In the afternoon, I joined the “Literacy Equity: Engaging Resourceful Community Knowledge” session comprised of professionals from the Crosswinds Arts & Science School and Perpich Center for Arts Education. My interest was particular for our library is currently involved in a partnership with the Twin Cities schools and multiple libraries in our area, including Cloquet Public Schools, Fond du Lac Ojibwe School and Fond du Lac Head Start. The project is still a work in progress. We are exploring our own communities and how they might work together on a literacy equity project involving water and the St. Louis River watershed. We recently met with members of the Reservation’s Resource Management team at Jay Cooke State Park. Eventually, we will decide on a specific plan of action. For example, the Woodbury school assembled kits comprised of cultural, historical and scientific literature, media, and dioramic materials educating their community on its watershed. We will explore ways that we can draw on our particular talents and resources to engage our own communities regarding these important issues.

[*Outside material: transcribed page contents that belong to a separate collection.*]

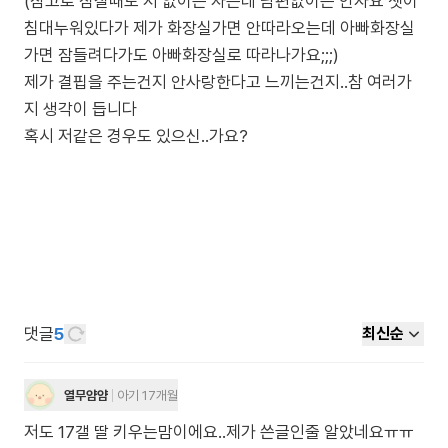
(참고로 잠잘때도 저 없이는 자는데 남편없이는 안자요 셋이
침대누워있다가 제가 화장실가면 안따라오는데 아빠화장실
가면 잠들려다가도 아빠화장실로 따라나가요;;;)
제가 결핍을 주는건지 안사랑한다고 느끼는건지..참 여러가
지 생각이 듭니다
혹시 저같은 경우도 있으신..가요?
댓글
5
최신순
열무얌얌
아기 17개월
저도 17갤 딸 키우는맘이에요..제가 쓴글인줄 알았네요ㅠㅠ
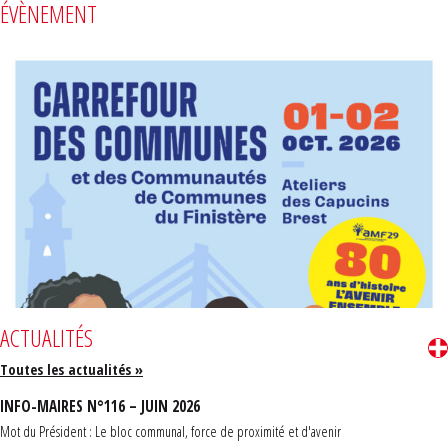
ÉVÈNEMENT
ACTUALITÉS
Toutes les actualités »
INFO-MAIRES N°116 – JUIN 2026
Mot du Président : Le bloc communal, force de proximité et d'avenir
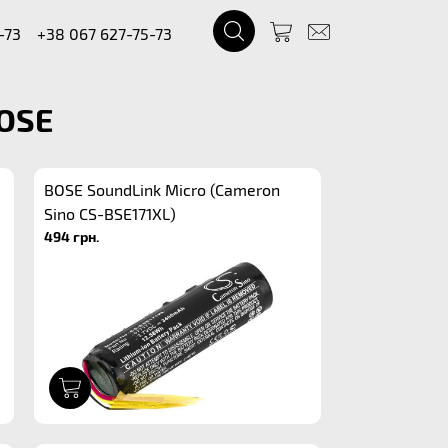
-73
+38 067 627-75-73
BOSE
BOSE SoundLink Micro (Cameron
Sino CS-BSE171XL)
494 грн.
1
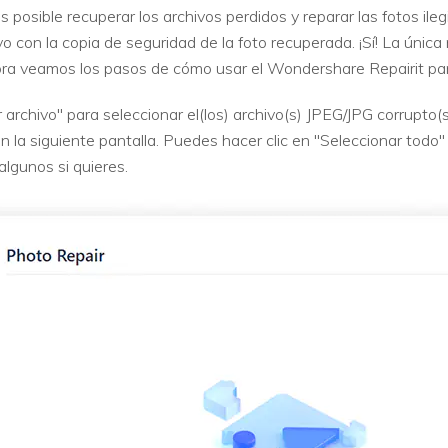
s posible recuperar los archivos perdidos y reparar las fotos ile
o con la copia de seguridad de la foto recuperada. ¡Sí! La únic
ra veamos los pasos de cómo usar el Wondershare Repairit para 
r archivo" para seleccionar el(los) archivo(s) JPEG/JPG corrupto(
la siguiente pantalla. Puedes hacer clic en "Seleccionar todo" p
algunos si quieres.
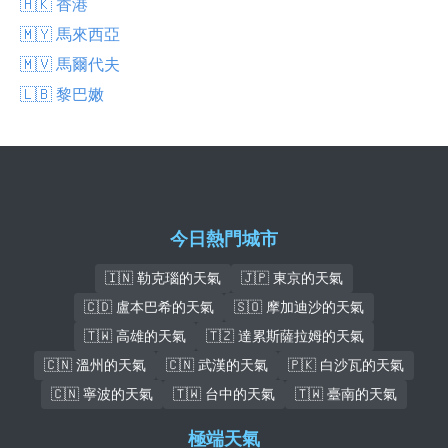
🇭🇰 香港
🇲🇾 馬來西亞
🇲🇻 馬爾代夫
🇱🇧 黎巴嫩
今日熱門城市
🇮🇳 勒克瑙的天氣
🇯🇵 東京的天氣
🇨🇩 盧本巴希的天氣
🇸🇴 摩加迪沙的天氣
🇹🇼 高雄的天氣
🇹🇿 達累斯薩拉姆的天氣
🇨🇳 溫州的天氣
🇨🇳 武漢的天氣
🇵🇰 白沙瓦的天氣
🇨🇳 寧波的天氣
🇹🇼 台中的天氣
🇹🇼 臺南的天氣
極端天氣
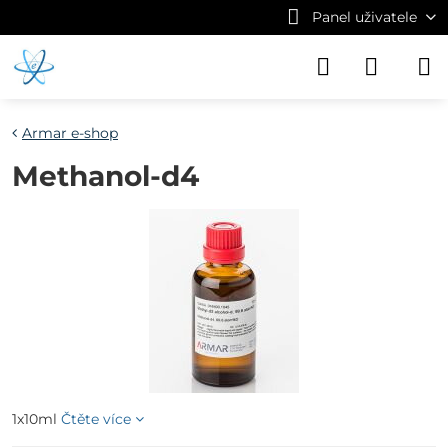
Panel uživatele
Armar e-shop
Methanol-d4
1x10ml
Čtěte více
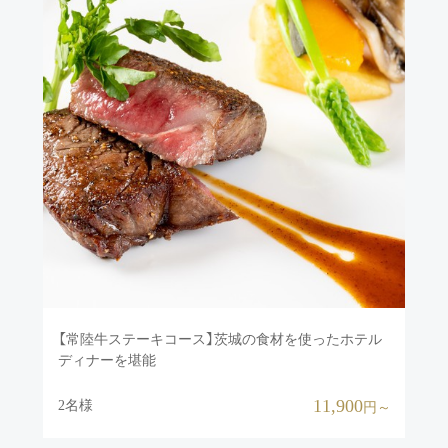
（朝
【常陸牛ステーキコース】茨城の食材を使ったホテル
◎
ディナーを堪能
食付
11,900
円～
2名様
1-
円～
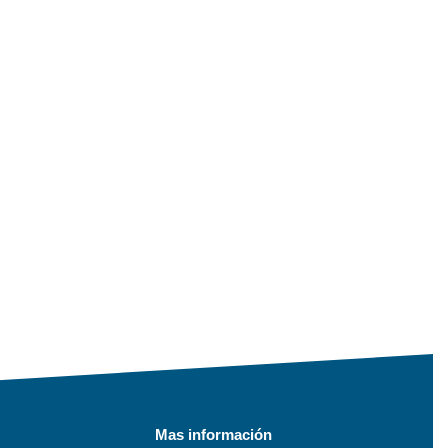
Mas información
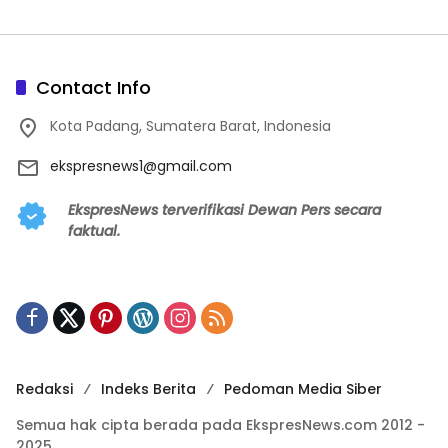
Contact Info
Kota Padang, Sumatera Barat, Indonesia
ekspresnews1@gmail.com
EkspresNews terverifikasi Dewan Pers secara
faktual.
Redaksi
Indeks Berita
Pedoman Media Siber
Semua hak cipta berada pada EkspresNews.com 2012 -
2025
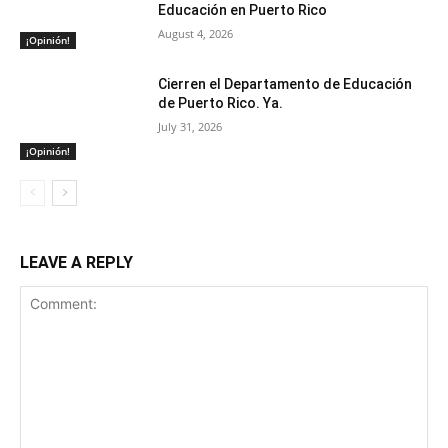
Educación en Puerto Rico
August 4, 2026
¡Opinión!
Cierren el Departamento de Educación
de Puerto Rico. Ya.
July 31, 2026
¡Opinión!
LEAVE A REPLY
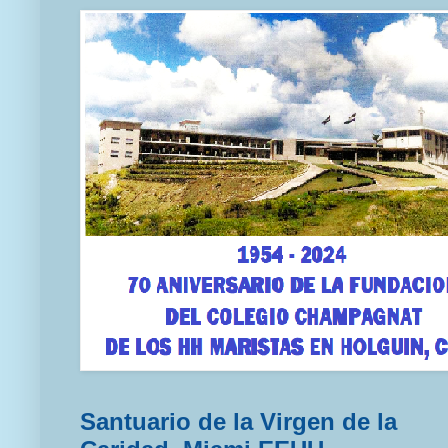
Santuario de la Virgen de la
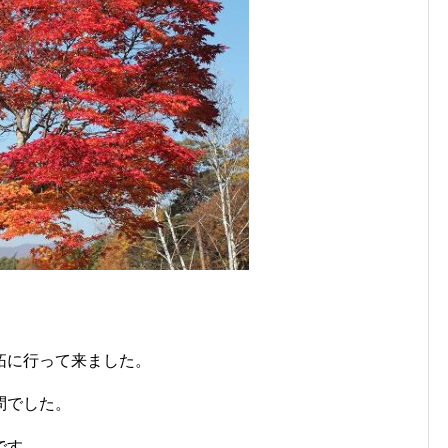
拓に行って来ました。
問でした。
です。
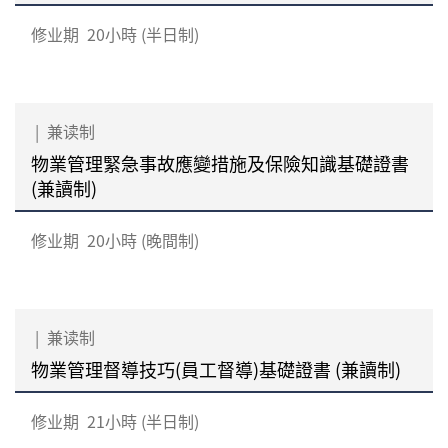
修业期
20小時 (半日制)
|
兼读制
物業管理緊急事故應變措施及保險知識基礎證書
(兼讀制)
修业期
20小時 (晚間制)
|
兼读制
物業管理督導技巧(員工督導)基礎證書 (兼讀制)
修业期
21小時 (半日制)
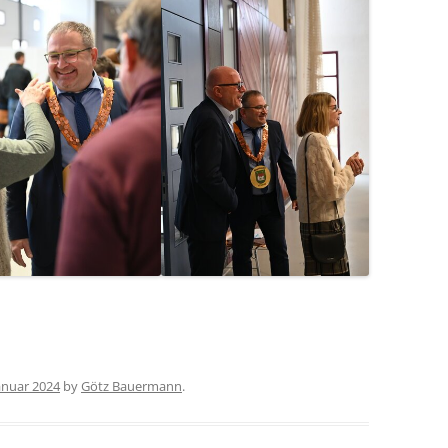
Januar 2024
by
Götz Bauermann
.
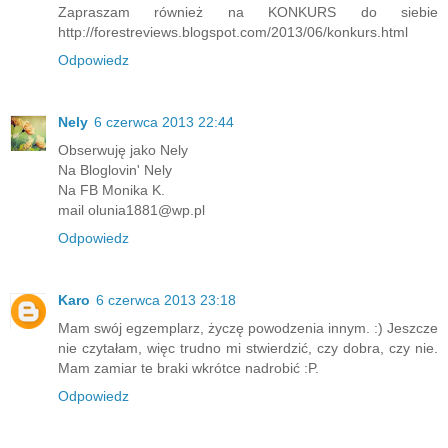
Zapraszam również na KONKURS do siebie
http://forestreviews.blogspot.com/2013/06/konkurs.html
Odpowiedz
Nely
6 czerwca 2013 22:44
Obserwuję jako Nely
Na Bloglovin' Nely
Na FB Monika K.
mail olunia1881@wp.pl
Odpowiedz
Karo
6 czerwca 2013 23:18
Mam swój egzemplarz, życzę powodzenia innym. :) Jeszcze
nie czytałam, więc trudno mi stwierdzić, czy dobra, czy nie.
Mam zamiar te braki wkrótce nadrobić :P.
Odpowiedz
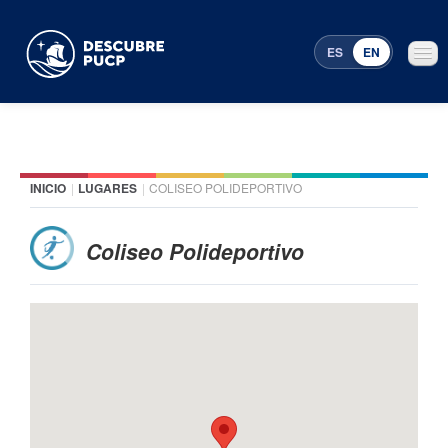
ES
EN
INICIO
|
LUGARES
|
COLISEO POLIDEPORTIVO
Places
Featured events
Coliseo Polideportivo
Menu Programming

The last session led by Nicole Miller of the Gilbert Public Library was an intriguing look at one non-library professional’s successful approach to reshaping the town’s public library into an innovative, viable resource. Her out-of-the-box approach and willingness to try new paths while abandoning well-worn, non-effective channels are examples to us all. Miller literally revised the library’s operations, substituting non-traditional, yet helpful methods of doing business – from color-coding materials, to outreach story times, to taking a baby on board. One employee’s child is literally a part of the library’s creative synergy. Miller occasionally brings her own daughter to work. Miller comes from a YWCA background, which allowed her to re-imagine the library’s operation. Indeed, I’ve heard of management from non-librarian backgrounds taking the reins of a public library and doing remarkable things. When it came time for Q&A time, no one said a word. It may have been an eye-opening experience to see how a library can be successfully run by a non-traditional librarian. The most important thing I brought away from the talk was the director’s ability to remake a modest library into a doable, attractive community resource – with less inventory and increased circulation.

The luncheon talk by Jessamyn West, a librarian and technologist who concentrates on studying the digital divide in her rural Vermont community, was an entertaining look at one woman’s approach to bridging the challenging gap rural America presents for a librarian in the age of online resources and media.Ii was able to visit with a librarian from Moorhead State College as well as a recent college graduate who is entering library school. I truly enjoyed the opportunity to attend the symposium and am grateful for the Arrowhead Library System’s financial support toward such a rich professional experience.